This article proposes a solution pattern for big data solution, based on the logical
architecture described in Part 3 of this series and the composite patterns covered
in Part 4.
Insurance fraud is an act or omission intended to gain dishonest or unlawful advantage,
either for the party committing the fraud or for other related parties. Broad categories of
fraud include:
 Policyholder fraud and claims fraud— Fraud against the insurer in the purchase and execution
of an insurance product, including fraud at the time of making an insurance claim.
 Intermediary fraud— Fraud perpetuated by an insurance agent, corporate agent, intermediary,
or third party-agent against the insurer or the policy holders.
 Internal fraud— Fraud against the insurer by its director, manager, or any other staff or office
member.
Current fraud-detection process
The insurance regulatory boards have established anti-fraud policies, which include
well-defined processes for monitoring fraud, for searching for potential fraud indicators
(and publishing a list), and for coordinating with law enforcement agencies. The insurers
have staff dedicated to analyzing fraudulent claims.
Issues with the current fraud-detection process
The insurance regulators have well-defined fraud-detection and mitigation processes.

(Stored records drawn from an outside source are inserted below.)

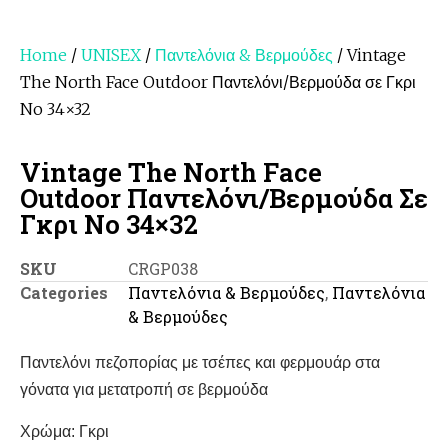
Home
/
UNISEX
/
Παντελόνια & Βερμούδες
/ Vintage
The North Face Outdoor Παντελόνι/Βερμούδα σε Γκρι
No 34×32
Vintage The North Face
Outdoor Παντελόνι/Βερμούδα Σε
Γκρι No 34×32
SKU
CRGP038
Categories
Παντελόνια & Βερμούδες
,
Παντελόνια
& Βερμούδες
Παντελόνι πεζοπορίας με τσέπες και φερμουάρ στα
γόνατα για μετατροπή σε βερμούδα
Χρώμα: Γκρι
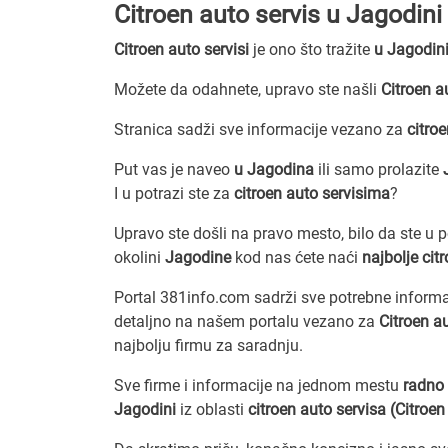
Citroen auto servis u Jagodini
Citroen auto servisi
je ono što tražite
u Jagodin
Možete da odahnete, upravo ste našli
Citroen a
Stranica sadži sve informacije vezano za
citro
Put vas je naveo
u Jagodina
ili samo prolazite
I u potrazi ste za
citroen auto servisima
?
Upravo ste došli na pravo mesto, bilo da ste u 
okolini
Jagodine
kod nas ćete naći
najbolje cit
Portal 381info.com sadrži sve potrebne inform
detaljno na našem portalu vezano za
Citroen a
najbolju firmu za saradnju.
Sve firme i informacije na jednom mestu
radno 
Jagodini
iz oblasti
citroen auto servisa (Citroen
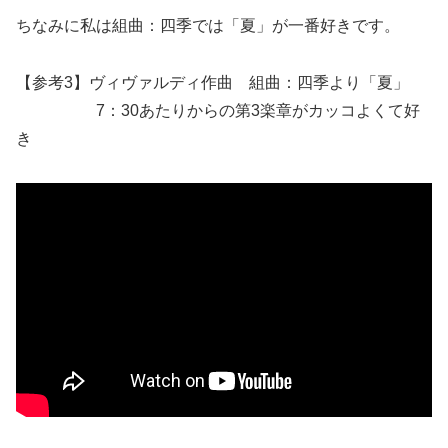
ちなみに私は組曲：四季では「夏」が一番好きです。
【参考3】ヴィヴァルディ作曲 組曲：四季より「夏」
7：30あたりからの第3楽章がカッコよくて好
き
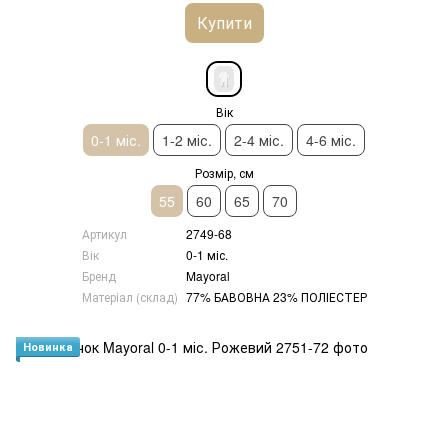
Купити
Вік
0-1 міс.
1-2 міс.
2-4 міс.
4-6 міс.
Розмір, см
55
60
65
70
Артикул
2749-68
Вік
0-1 міс.
Бренд
Mayoral
Матеріал (склад)
77% БАВОВНА 23% ПОЛІЕСТЕР
Новинка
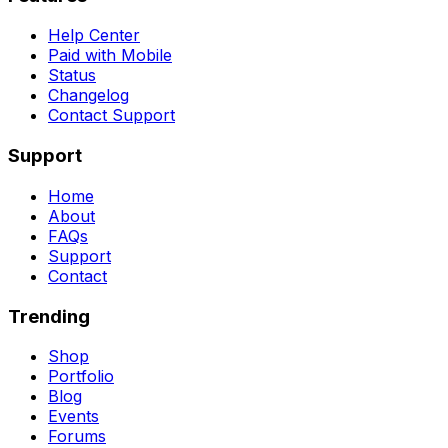
Help Center
Paid with Mobile
Status
Changelog
Contact Support
Support
Home
About
FAQs
Support
Contact
Trending
Shop
Portfolio
Blog
Events
Forums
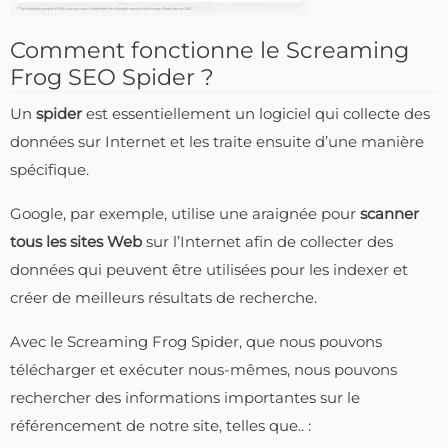
Comment fonctionne le Screaming
Frog SEO Spider ?
Un
spider
est essentiellement un logiciel qui collecte des
données sur Internet et les traite ensuite d’une manière
spécifique.
Google, par exemple, utilise une araignée pour
scanner
tous les sites Web
sur l’Internet afin de collecter des
données qui peuvent être utilisées pour les indexer et
créer de meilleurs résultats de recherche.
Avec le Screaming Frog Spider, que nous pouvons
télécharger et exécuter nous-mêmes, nous pouvons
rechercher des informations importantes sur le
référencement de notre site, telles que.. :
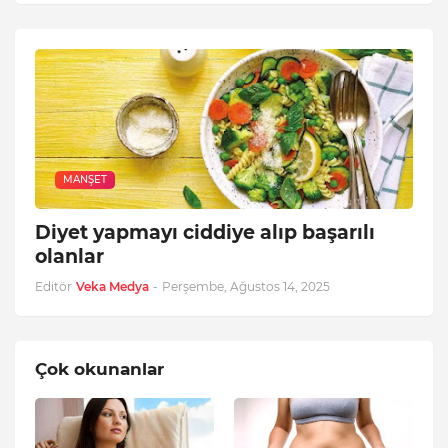
MANŞET
Diyet yapmayı ciddiye alıp başarılı
olanlar
Editör
Veka Medya
-
Perşembe, Ağustos 14, 2025
Çok okunanlar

Traditional solutions use models based on historical fraud data, black-listed customers
and insurance agents, and regional data about fraud peculiar to a certain area. The data
available for detecting fraud is limited to the given insurer's IT systems and a few
external sources.
Current fraud-detection processes are mostly manual and work on limited data sets.

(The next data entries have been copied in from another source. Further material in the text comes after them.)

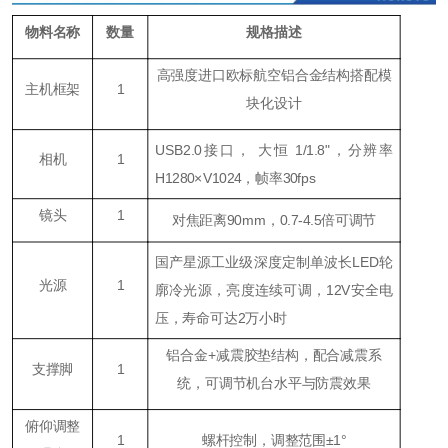
物料名称
数量
规格描述
高强度进口欧标航空铝合金结构搭配模
主机框架
1
块化设计
USB2.0接口， 大恒 1/1.8"，分辨率
相机
1
H1280×V1024，帧率30fps
镜头
1
对焦距离90mm，0.7-4.5倍可调节
国产星源工业级深度定制单波长LED轮
光源
1
廓冷光源，亮度连续可调，12V安全电
压，寿命可达2万小时
铝合金+减震胶垫结构，配合减震系
支撑脚
1
统，可调节机台水平与防震效果
俯仰调整
1
螺杆控制，调整范围±1°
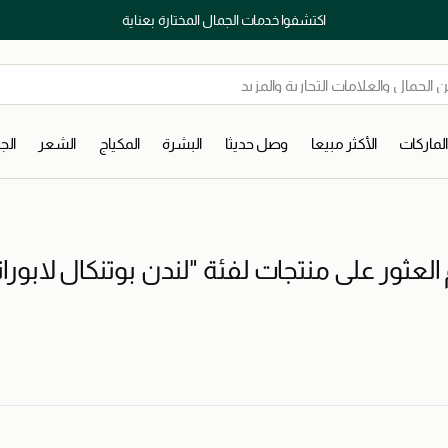
اكتشفوا خدمات الجمال المختارة بعناية
لماركات
الأكثر مبيعا
وصل حديثا
البشرة
المكياج
الشعر
ال
 العثور على منتجات لفئة "لندن بوتنكال لابورات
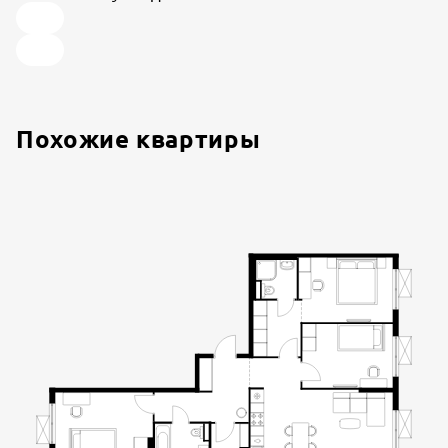
Похожие квартиры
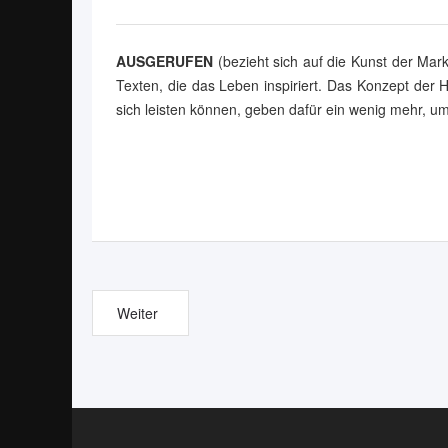
AUSGERUFEN
(bezieht sich auf die Kunst der Mar
Texten, die das Leben inspiriert. Das Konzept der H
sich leisten können, geben dafür ein wenig mehr, um
Weiter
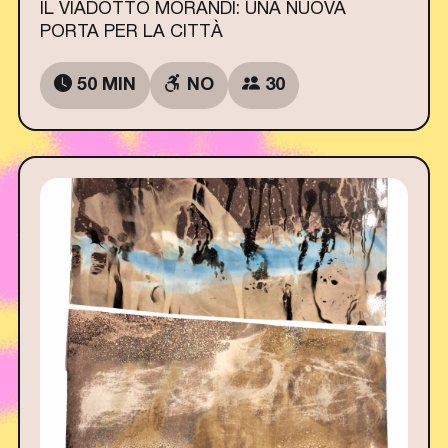
IL VIADOTTO MORANDI: UNA NUOVA
PORTA PER LA CITTÀ
50 MIN
NO
30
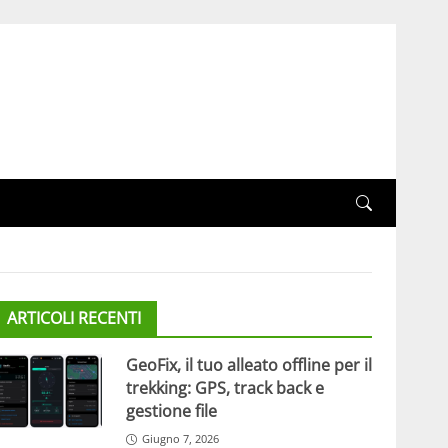
ARTICOLI RECENTI
GeoFix, il tuo alleato offline per il
trekking: GPS, track back e
gestione file
Giugno 7, 2026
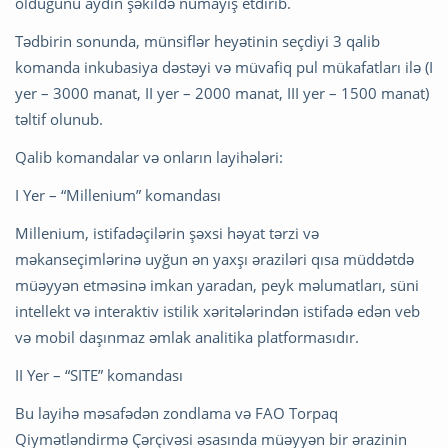
olduğunu aydın şəkildə nümayiş etdirib.
Tədbirin sonunda, münsiflər heyətinin seçdiyi 3 qalib
komanda inkubasiya dəstəyi və müvafiq pul mükafatları ilə (I
yer – 3000 manat, II yer – 2000 manat, III yer – 1500 manat)
təltif olunub.
Qalib komandalar və onların layihələri:
I Yer – “Millenium” komandası
Millenium, istifadəçilərin şəxsi həyat tərzi və
məkanseçimlərinə uyğun ən yaxşı əraziləri qısa müddətdə
müəyyən etməsinə imkan yaradan, peyk məlumatları, süni
intellekt və interaktiv istilik xəritələrindən istifadə edən veb
və mobil daşınmaz əmlak analitika platformasıdır.
II Yer – “SITE” komandası
Bu layihə məsafədən zondlama və FAO Torpaq
Qiymətləndirmə Çərçivəsi əsasında müəyyən bir ərazinin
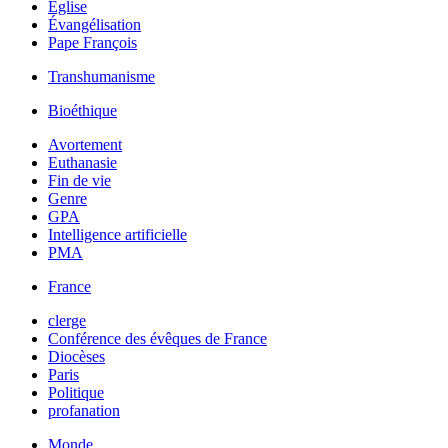
Église
Évangélisation
Pape François
Transhumanisme
Bioéthique
Avortement
Euthanasie
Fin de vie
Genre
GPA
Intelligence artificielle
PMA
France
clerge
Conférence des évêques de France
Diocèses
Paris
Politique
profanation
Monde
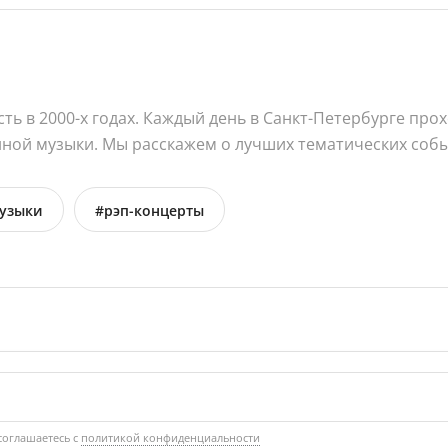
ть в 2000-х годах. Каждый день в Санкт-Петербурге пр
нной музыки. Мы расскажем о лучших тематических собы
музыки
#рэп-концерты
соглашаетесь с
политикой конфиденциальности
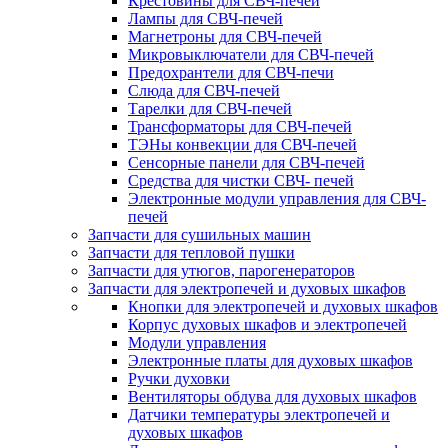
Крестовины для СВЧ-печей
Лампы для СВЧ-печей
Магнетроны для СВЧ-печей
Микровыключатели для СВЧ-печей
Предохрантели для СВЧ-печи
Слюда для СВЧ-печей
Тарелки для СВЧ-печей
Трансформаторы для СВЧ-печей
ТЭНы конвекции для СВЧ-печей
Сенсорные панели для СВЧ-печей
Средства для чистки СВЧ- печей
Электронные модули управления для СВЧ-
печей
Запчасти для сушильных машин
Запчасти для тепловой пушки
Запчасти для утюгов, парогенераторов
Запчасти для электропечей и духовых шкафов
Кнопки для электропечей и духовых шкафов
Корпус духовых шкафов и электропечей
Модули управления
Электронные платы для духовых шкафов
Ручки духовки
Вентиляторы обдува для духовых шкафов
Датчики температуры электропечей и
духовых шкафов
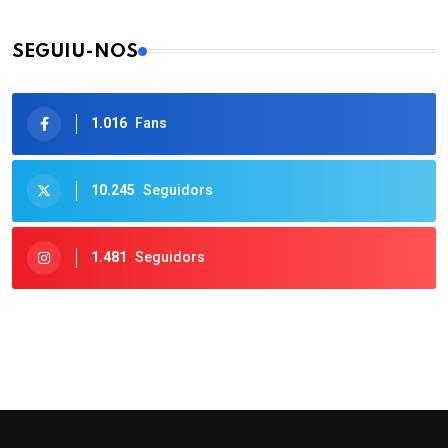
SEGUIU-NOS
1.016
Fans
10.245
Seguidors
1.481
Seguidors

Insurers may not be able to investigate all the indicators. Fraud is often detected very
late, and it is difficult for the insurer to do adequate followup for each fraud case.

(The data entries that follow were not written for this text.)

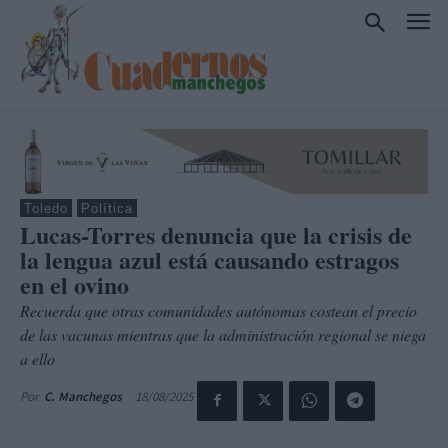
Toledo
Política
Lucas-Torres denuncia que la crisis de
la lengua azul está causando estragos
en el ovino
Recuerda que otras comunidades autónomas costean el precio
de las vacunas mientras que la administración regional se niega
a ello
18/08/2025
Por
C. Manchegos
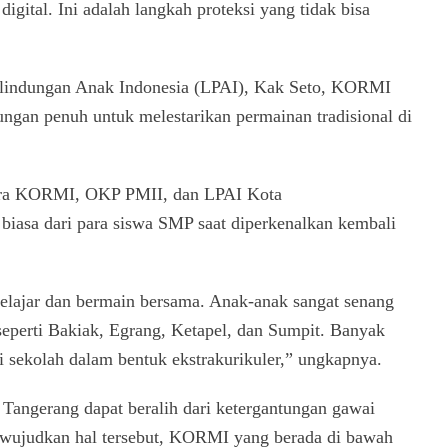
igital. Ini adalah langkah proteksi yang tidak bisa
rlindungan Anak Indonesia (LPAI), Kak Seto, KORMI
ngan penuh untuk melestarikan permainan tradisional di
ntara KORMI, OKP PMII, dan LPAI Kota
 biasa dari para siswa SMP saat diperkenalkan kembali
elajar dan bermain bersama. Anak-anak sangat senang
seperti Bakiak, Egrang, Ketapel, dan Sumpit. Banyak
i sekolah dalam bentuk ekstrakurikuler,” ungkapnya.
angerang dapat beralih dari ketergantungan gawai
mewujudkan hal tersebut, KORMI yang berada di bawah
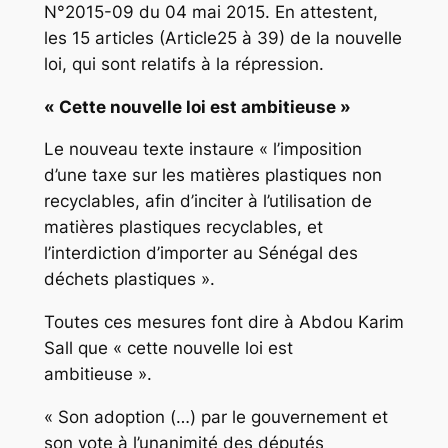
N°2015-09 du 04 mai 2015. En attestent,
les 15 articles (Article25 à 39) de la nouvelle
loi, qui sont relatifs à la répression.
« Cette nouvelle loi est ambitieuse »
Le nouveau texte instaure « l’imposition
d’une taxe sur les matières plastiques non
recyclables, afin d’inciter à l’utilisation de
matières plastiques recyclables, et
l’interdiction d’importer au Sénégal des
déchets plastiques ».
Toutes ces mesures font dire à Abdou Karim
Sall que « cette nouvelle loi est
ambitieuse ».
« Son adoption (…) par le gouvernement et
son vote à l’unanimité des députés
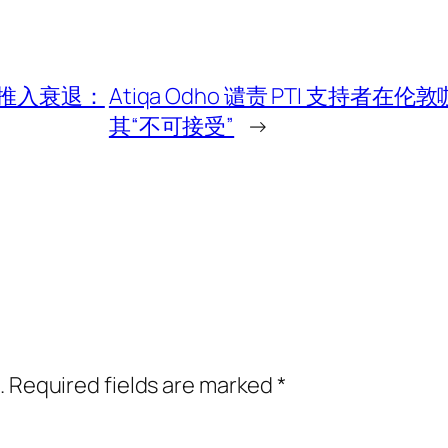
推入衰退：
Atiqa Odho 谴责 PTI 支持者在伦敦
其“不可接受”
→
.
Required fields are marked
*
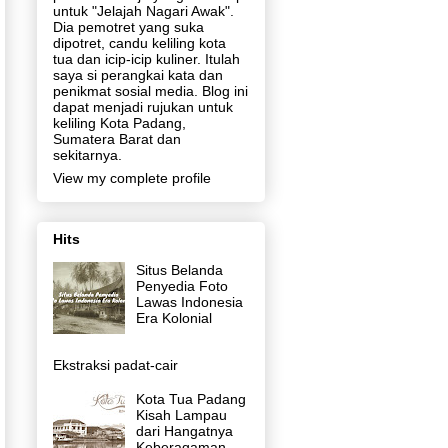
untuk "Jelajah Nagari Awak".
Dia pemotret yang suka
dipotret, candu keliling kota
tua dan icip-icip kuliner. Itulah
saya si perangkai kata dan
penikmat sosial media. Blog ini
dapat menjadi rujukan untuk
keliling Kota Padang,
Sumatera Barat dan
sekitarnya.
View my complete profile
Hits
Situs Belanda
Penyedia Foto
Lawas Indonesia
Era Kolonial
Ekstraksi padat-cair
Kota Tua Padang
Kisah Lampau
dari Hangatnya
Keberagaman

Current fraud detection relies on what is known about existing fraud cases, so every
time a new type of fraud occurs, insurance companies have to bear the consequences
for the first time. Most traditional methods work within a particular data source and
cannot accommodate the ever-growing variety of data from different sources. A big data
solution can help address these challenges and play an important role in fraud detection
for insurance companies.
Solution pattern: Getting started
This solution pattern is based on the store-and-explore composite pattern. It focuses on
acquiring and storing the relevant data from various sources inside or outside the
enterprise. The data sources shown in Figure 1 are examples only; domain experts can
identify the appropriate data sources.
Because a large volume of varied data from many sources must be collected, stored,
and processed, this business challenge is a good candidate for a big data solution.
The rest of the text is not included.